Derrick Dunne, CEO of YOU Asset Management, agreed: "With inflation and wages rising so sharply, the prospect of a rate cut at the forthcoming Monetary Policy Committee (MPC) meeting in March now appears decidedly off the table.
"Looking ahead, we expect inflation to continue its upward trend in the coming months, largely driven by rising energy bills.
"While there remains a possibility that the MPC will reduce borrowing costs in May, that is becoming a more distant prospect. Unless we see an unexpected moderation in inflation and wage growth, early summer now seems to be the most probable window for the Bank of England to consider acting.
Nicholas Hyett, investment manager at Wealth Club, added: "If there was any doubt about what the Bank of England would do at its March interest rate meeting there isn’t now. Headline inflation has jumped significantly, and came in some way ahead of market expectations.
Higher prices for motor fuels and airfares have pushed up transport costs, while food and non-alcoholic drinks saw prices rise 3.3% year-on-year. Both will increase the squeeze on working households, as will the rise in council tax, which has seen owner occupiers' housing costs rocket by 8% in 12 months.
Making matters worse is the substantial uptick in Core inflation – which strips out food and energy prices and is considered a better measure of domestically generated inflation. With Core inflation nearly twice the Bank of England’s target we see little chance the Bank starts cutting rates again any time soon.”

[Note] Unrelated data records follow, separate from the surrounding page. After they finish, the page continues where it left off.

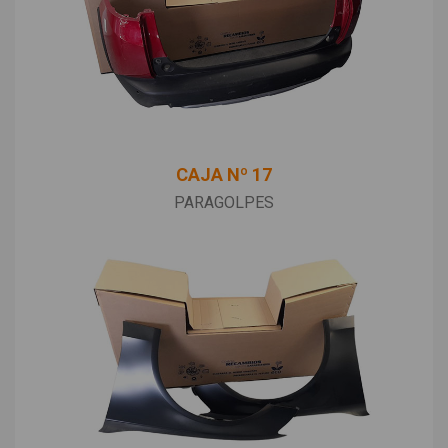
CAJA Nº 17
PARAGOLPES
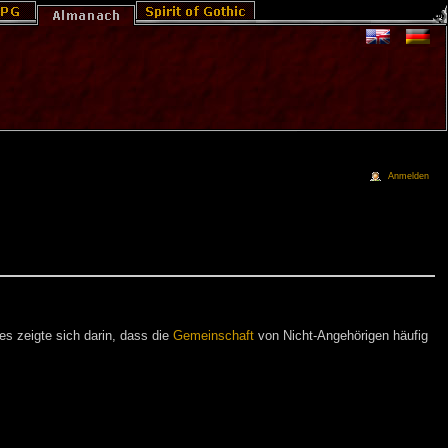
Anmelden
es zeigte sich darin, dass die
Gemeinschaft
von Nicht-Angehörigen häufig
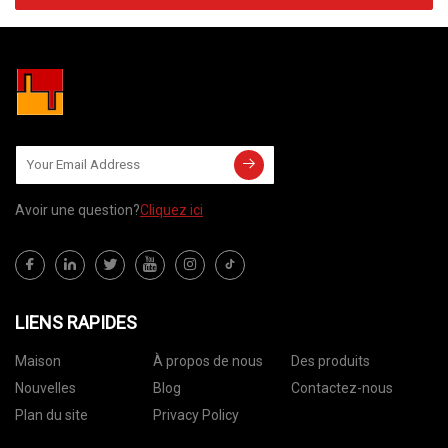
Avoir une question?
Cliquez ici
LIENS RAPIDES
Maison
À propos de nous
Des produits
Nouvelles
Blog
Contactez-nous
Plan du site
Privacy Policy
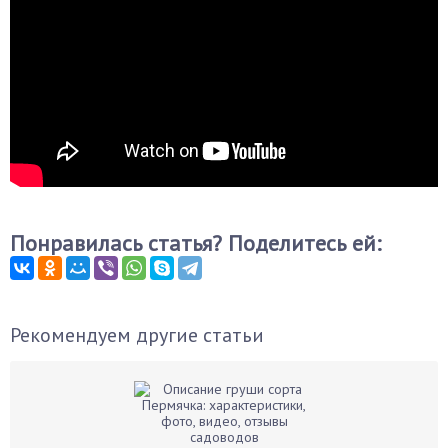
Понравилась статья? Поделитесь ей:
Рекомендуем другие статьи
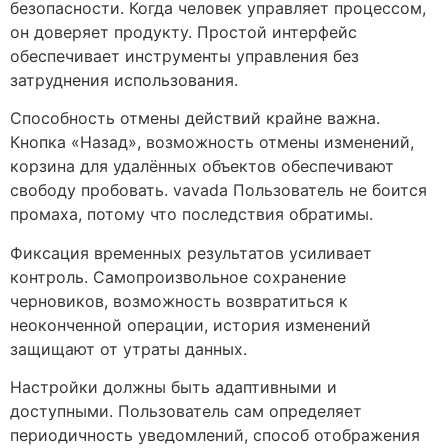
безопасности. Когда человек управляет процессом,
он доверяет продукту. Простой интерфейс
обеспечивает инструменты управления без
затруднения использования.
Способность отмены действий крайне важна.
Кнопка «Назад», возможность отмены изменений,
корзина для удалённых объектов обеспечивают
свободу пробовать. vavada Пользователь не боится
промаха, потому что последствия обратимы.
Фиксация временных результатов усиливает
контроль. Самопроизвольное сохранение
черновиков, возможность возвратиться к
неоконченной операции, история изменений
защищают от утраты данных.
Настройки должны быть адаптивными и
доступными. Пользователь сам определяет
периодичность уведомлений, способ отображения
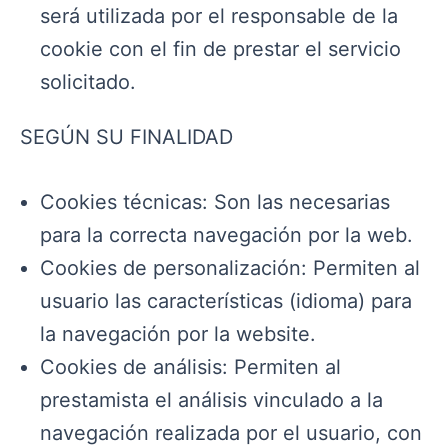
será utilizada por el responsable de la
cookie con el fin de prestar el servicio
solicitado.
SEGÚN SU FINALIDAD
Cookies técnicas: Son las necesarias
para la correcta navegación por la web.
Cookies de personalización: Permiten al
usuario las características (idioma) para
la navegación por la website.
Cookies de análisis: Permiten al
prestamista el análisis vinculado a la
navegación realizada por el usuario, con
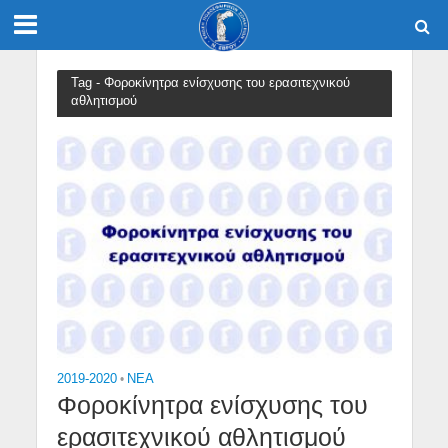
Tag - Φοροκίνητρα ενίσχυσης του ερασιτεχνικού
αθλητισμού
2019-2020
•
NEA
Φοροκίνητρα ενίσχυσης του
ερασιτεχνικού αθλητισμού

"Inflation remains in line with Bank of England projections"
However, others were more upbeat about today's inflation figures and the prospect of further rate cuts in 2025.

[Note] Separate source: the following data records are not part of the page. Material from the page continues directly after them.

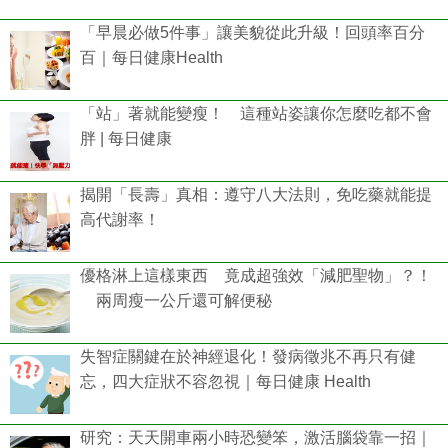
「早晨必做5件事」讓美貌從此升級！回頭率百分
百｜每日健康Health
「站」著就能變瘦！ 這種站姿讓你怎麼吃都不會
胖 | 每日健康
揭開「長壽」真相：遵守八大法則，免吃藥就能提
高代謝率！
優格淋上這樣東西 竟成超強效「減肥聖物」？！
兩周瘦一公斤還可解便秘
失智症關鍵在於神經退化！發病徵兆不再只有健
忘，四大症狀不容忽視｜每日健康 Health
研究：天天開車兩小時恐變笨，激活腦袋靠一招｜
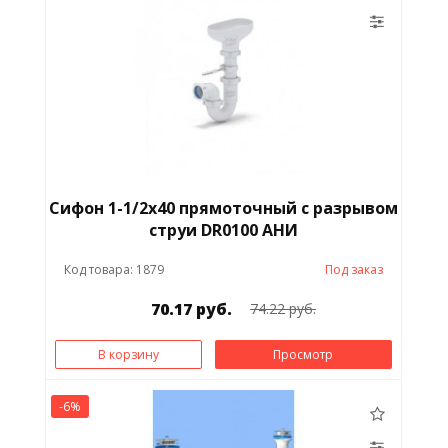
Сифон 1-1/2х40 прямоточный с разрывом
струи DR0100 АНИ
Код товара: 1879
Под заказ
70.17 руб.
74.22 руб.
В корзину
Просмотр
-6%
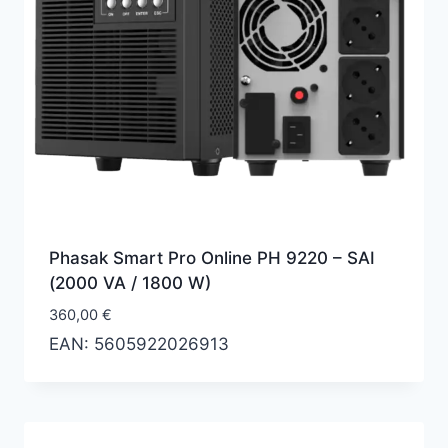
Phasak Smart Pro Online PH 9220 – SAI
(2000 VA / 1800 W)
360,00
€
EAN:
5605922026913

Rob Morgan, chief investment analyst at Charles Stanley, believes that accelerating inflation "won't stand in the way of rate cuts". He said: "With just two cuts last year and economic pressures mounting, we believe a balance of policymakers will decide it is appropriate to take a further 0.25% slice off interest rates from 4.75% to 4.5% at the next meeting in February. If anything, the recent tightening in financial conditions, which pose clear downside risks to the UK economic outlook, reinforce the case for BoE easing in the spring too. Further reassuring inflation numbers would also serve to point the committee in that direction."
George Lagarias, chief economist at Forvis Mazars, commented: “Inflation returning to 3% should, oddly, not be too alarming. The Bank of England tends to dismiss energy and food cost spikes, which contributed the most towards price rises, and prefers to monitor the more “sticky” parts of inflation, like wages. Yesterday, despite higher wages, Andrew Bailey was optimistic about containing wage growth going forward. If food and energy price spikes don’t repeat too often, which would suggest a problem in supply chains due to global policy uncertainty, then last month’s inflation number will likely not deter the BoE from cutting rates going forward."
John Phillips, CEO of Just Mortgages and Spicerhaart, took a balanced view, concluding: “We have to be realistic and acknowledge that inflation is likely to remain a persistent challenge this year, particularly with geopolitical tensions escalating, higher energy prices later in the year and as we see the full effects of government policy, such as the national insurance hike. We also have the elephant in the room and the upcoming Spring Statement at the end of March.
“All along though, the central bank has maintained that it will push forward with multiple base rate cuts this year, as it balances sticky inflation with an economy showing minimal growth. Whether today’s bigger rise in inflation changes that trajectory is yet to be seen."